Much of the history of Berlin relates to the city’s darker past. This is particularly true of the Berliner Mauer, or the Berlin Wall. We have now reached the point where the time since the fall of the Berlin Wall is greater than the time it actually existed. But there is a widespread effort to make sure it is not forgotten.

The German Democratic Republic, or East German government, went to great lengths to make sure the Wall was as impervious as possible. It was actually two walls: a smaller inner wall, and an outer, larger one near the official border. The area between the two walls was a kill zone, filled with guard towers, mines, barbed wire, sharpened metal stakes, concrete vehicle barriers, floodlights and alarms. It was constantly patrolled by border guards and dogs, and the guards were authorized to shoot anyone trespassing in the zone.

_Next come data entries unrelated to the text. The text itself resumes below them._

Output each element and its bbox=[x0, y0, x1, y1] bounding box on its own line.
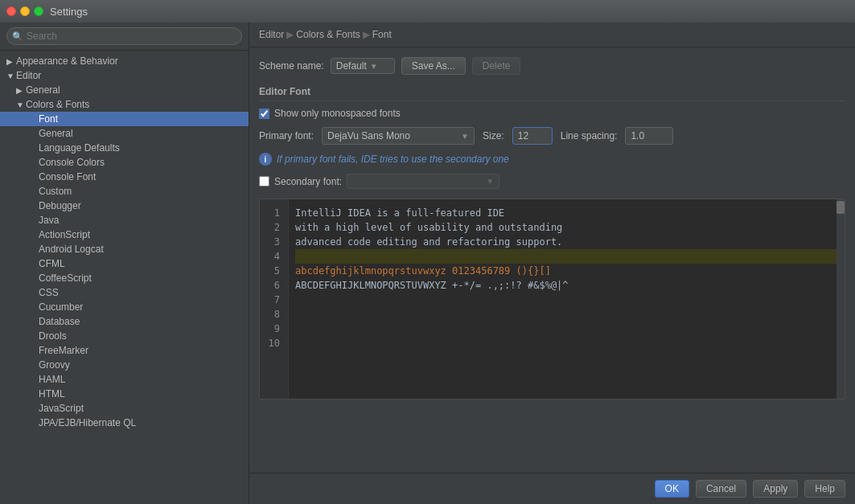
sidebar-item-label: JavaScript bbox=[39, 403, 84, 414]
close-button[interactable] bbox=[6, 6, 16, 16]
scroll-thumb[interactable] bbox=[837, 201, 845, 214]
arrow-none bbox=[29, 173, 39, 182]
arrow-none bbox=[29, 187, 39, 196]
sidebar-item-css[interactable]: CSS bbox=[0, 285, 249, 300]
sidebar-item-label: CSS bbox=[39, 287, 59, 298]
arrow-none bbox=[29, 260, 39, 268]
breadcrumb-font: Font bbox=[372, 29, 392, 40]
breadcrumb-sep-1: ▶ bbox=[286, 29, 294, 40]
monospaced-checkbox-row: Show only monospaced fonts bbox=[259, 108, 845, 119]
sidebar-item-label: Groovy bbox=[39, 359, 70, 371]
sidebar-item-cfml[interactable]: CFML bbox=[0, 256, 249, 271]
search-wrapper: 🔍 bbox=[6, 27, 242, 45]
sidebar-item-action-script[interactable]: ActionScript bbox=[0, 227, 249, 242]
sidebar-item-console-font[interactable]: Console Font bbox=[0, 170, 249, 184]
arrow-none bbox=[29, 231, 39, 240]
minimize-button[interactable] bbox=[20, 6, 30, 16]
save-as-button[interactable]: Save As... bbox=[401, 57, 466, 75]
sidebar-item-html[interactable]: HTML bbox=[0, 387, 249, 401]
sidebar-item-colors-fonts[interactable]: ▼ Colors & Fonts bbox=[0, 97, 249, 112]
sidebar-item-label: Custom bbox=[39, 186, 72, 197]
search-input[interactable] bbox=[6, 27, 242, 45]
bottom-bar: OK Cancel Apply Help bbox=[249, 473, 855, 504]
sidebar-item-haml[interactable]: HAML bbox=[0, 372, 249, 387]
tree-area: ▶ Appearance & Behavior ▼ Editor ▶ Gener… bbox=[0, 51, 249, 504]
sidebar-item-label: Debugger bbox=[39, 200, 81, 211]
sidebar-item-general[interactable]: ▶ General bbox=[0, 83, 249, 97]
breadcrumb-editor: Editor bbox=[259, 29, 284, 40]
maximize-button[interactable] bbox=[34, 6, 43, 16]
secondary-font-dropdown[interactable]: ▼ bbox=[347, 174, 499, 189]
arrow-none bbox=[29, 289, 39, 297]
sidebar-item-freemarker[interactable]: FreeMarker bbox=[0, 343, 249, 358]
sidebar-item-label: FreeMarker bbox=[39, 345, 88, 356]
sidebar-item-label: Java bbox=[39, 215, 59, 226]
breadcrumb-colors-fonts: Colors & Fonts bbox=[296, 29, 360, 40]
monospaced-label: Show only monospaced fonts bbox=[274, 108, 401, 119]
content-area: Scheme name: Default ▼ Save As... Delete… bbox=[249, 47, 855, 473]
breadcrumb-sep-2: ▶ bbox=[363, 29, 370, 40]
info-row: i If primary font fails, IDE tries to us… bbox=[259, 153, 845, 166]
left-panel: 🔍 ▶ Appearance & Behavior ▼ Editor ▶ Gen… bbox=[0, 23, 249, 504]
breadcrumb: Editor ▶ Colors & Fonts ▶ Font bbox=[249, 23, 855, 47]
scheme-dropdown[interactable]: Default ▼ bbox=[331, 58, 395, 74]
scheme-label: Scheme name: bbox=[259, 60, 324, 72]
sidebar-item-general2[interactable]: General bbox=[0, 126, 249, 141]
sidebar-item-label: ActionScript bbox=[39, 229, 90, 240]
sidebar-item-label: Cucumber bbox=[39, 301, 83, 313]
monospaced-checkbox[interactable] bbox=[259, 109, 269, 119]
sidebar-item-console-colors[interactable]: Console Colors bbox=[0, 155, 249, 170]
sidebar-item-android-logcat[interactable]: Android Logcat bbox=[0, 242, 249, 256]
traffic-lights bbox=[6, 6, 43, 16]
sidebar-item-jpa[interactable]: JPA/EJB/Hibernate QL bbox=[0, 416, 249, 430]
window-title: Settings bbox=[50, 6, 88, 18]
chevron-down-icon: ▼ bbox=[461, 132, 469, 141]
sidebar-item-groovy[interactable]: Groovy bbox=[0, 358, 249, 372]
arrow-none bbox=[29, 115, 39, 124]
sidebar-item-label: HAML bbox=[39, 374, 65, 385]
sidebar-item-cucumber[interactable]: Cucumber bbox=[0, 300, 249, 314]
arrow-down-icon: ▼ bbox=[6, 72, 16, 80]
primary-font-value: DejaVu Sans Mono bbox=[327, 130, 458, 141]
sidebar-item-debugger[interactable]: Debugger bbox=[0, 199, 249, 213]
chevron-down-icon: ▼ bbox=[486, 177, 494, 186]
sidebar-item-custom[interactable]: Custom bbox=[0, 184, 249, 199]
arrow-none bbox=[29, 375, 39, 384]
scheme-row: Scheme name: Default ▼ Save As... Delete bbox=[259, 57, 845, 75]
arrow-right-icon: ▶ bbox=[16, 86, 26, 95]
line-spacing-label: Line spacing: bbox=[561, 130, 618, 141]
size-input[interactable] bbox=[512, 127, 553, 145]
help-button[interactable]: Help bbox=[804, 480, 845, 498]
sidebar-item-coffeescript[interactable]: CoffeeScript bbox=[0, 271, 249, 285]
arrow-none bbox=[29, 303, 39, 312]
sidebar-item-javascript[interactable]: JavaScript bbox=[0, 401, 249, 416]
chevron-down-icon: ▼ bbox=[370, 62, 378, 71]
sidebar-item-language-defaults[interactable]: Language Defaults bbox=[0, 141, 249, 155]
sidebar-item-appearance[interactable]: ▶ Appearance & Behavior bbox=[0, 54, 249, 68]
editor-font-section-title: Editor Font bbox=[259, 86, 845, 101]
arrow-none bbox=[29, 419, 39, 428]
primary-font-label: Primary font: bbox=[259, 130, 314, 141]
sidebar-item-drools[interactable]: Drools bbox=[0, 329, 249, 343]
sidebar-item-database[interactable]: Database bbox=[0, 314, 249, 329]
arrow-none bbox=[29, 158, 39, 167]
sidebar-item-editor[interactable]: ▼ Editor bbox=[0, 68, 249, 83]
delete-button[interactable]: Delete bbox=[472, 57, 521, 75]
line-spacing-input[interactable] bbox=[625, 127, 673, 145]
sidebar-item-java[interactable]: Java bbox=[0, 213, 249, 227]
arrow-none bbox=[29, 216, 39, 225]
sidebar-item-label: CoffeeScript bbox=[39, 272, 92, 284]
sidebar-item-label: Console Font bbox=[39, 171, 96, 182]
primary-font-row: Primary font: DejaVu Sans Mono ▼ Size: L… bbox=[259, 127, 845, 145]
cancel-button[interactable]: Cancel bbox=[696, 480, 746, 498]
ok-button[interactable]: OK bbox=[655, 480, 689, 498]
sidebar-item-label: Editor bbox=[16, 70, 41, 81]
main-layout: 🔍 ▶ Appearance & Behavior ▼ Editor ▶ Gen… bbox=[0, 23, 855, 504]
sidebar-item-font[interactable]: Font bbox=[0, 112, 249, 126]
title-bar: Settings bbox=[0, 0, 855, 23]
secondary-font-checkbox[interactable] bbox=[259, 176, 269, 186]
apply-button[interactable]: Apply bbox=[753, 480, 798, 498]
sidebar-item-label: Drools bbox=[39, 330, 67, 342]
scrollbar[interactable] bbox=[837, 199, 845, 399]
primary-font-dropdown[interactable]: DejaVu Sans Mono ▼ bbox=[322, 127, 475, 145]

In addition, the East German secret police, known as the Stasi, maintained an extensive network of 100,000 full time agents, bolstered by 100,000 more part-time informants, to monitor and infiltrate dissident groups and turn in anyone planning to escape across the Wall. East Berliners had a saying, parodying the words of Jesus, that went, “Where three or four gather together, one of them is  Stasi agent.” Apartments closest to the Wall were assigned to regime loyalists, who kept an eye on their neighbors and reported suspicious activity.

And it was all a complete failure. The East German government managed to arrest or kill a great number of people who attempted to escape, but it never was able to stop them from trying. When internal and external pressure finally forced them to open the Wall, people went flooding through. The Wall was torn down, and the government that built it soon followed. East Germany ceased to exist.

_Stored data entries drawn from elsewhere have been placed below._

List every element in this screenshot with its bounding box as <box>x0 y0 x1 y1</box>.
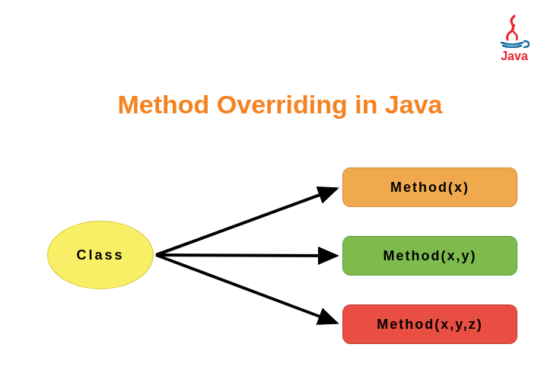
class-node: Class <box>47 221 154 289</box>
arrow-3 <box>156 255 336 323</box>
diagram-title: Method Overriding in Java <box>118 90 443 120</box>
java-logo: Java <box>492 14 537 67</box>
java-steam-icon <box>495 14 533 48</box>
java-logo-text: Java <box>501 49 528 63</box>
arrow-2 <box>156 255 336 256</box>
arrow-1 <box>156 189 336 255</box>
method-box-1: Method(x) <box>342 167 517 207</box>
method-box-2: Method(x,y) <box>342 236 517 276</box>
method-box-3: Method(x,y,z) <box>342 304 517 344</box>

The first lesson from this is that building walls doesn’t work. People will always find a way over, under or around them. This is true no matter how strong they are, and no matter whether they are physical or simply psychological in nature. Mr. Trump would do well to pay attention to this lesson.

Yet there is an even larger lesson to be learned from all this. The national security state has only one purpose – to preserve its own existence. The myth that nation-states exist to protect their citizens is so transparent as to be laughable. National militaries exist to protect the nation, not the people. If citizens’ lives must be sacrificed for the ‘greater good’ i.e. the survival of the nation, then that is an acceptable loss. No expenditure in blood or treasure is too great if it assures national survival, and no act is too reprehensible or immoral to be undertaken if it serves to protect the state.

All the vast efforts of the East German government failed to save their nation-state. And in fact it never does. All the enormous military might of the Soviet Union, including the most powerful hydrogen bombs every produced, could not preserve it from dissolution. The legions of the Roman Empire could not prevent its fall. The Janissaries of the Ottoman empire, the Immortals of ancient Persia, and the Waffen SS of Nazi Germany all fought valiantly for their respective regimes – now all consigned to the dustbin of history.

Nation-states are not permanent. They come and they go. Yet people continue to extend their primary loyalty to them, and indeed, do not seem to even consider the possibility that there might be something less transitory that deserves their allegiance. The world, and human kind itself, remain permanent. Perhaps it is time that people gave their loyalty to things that last, rather than will-o-wisps that are here today, and gone tomorrow.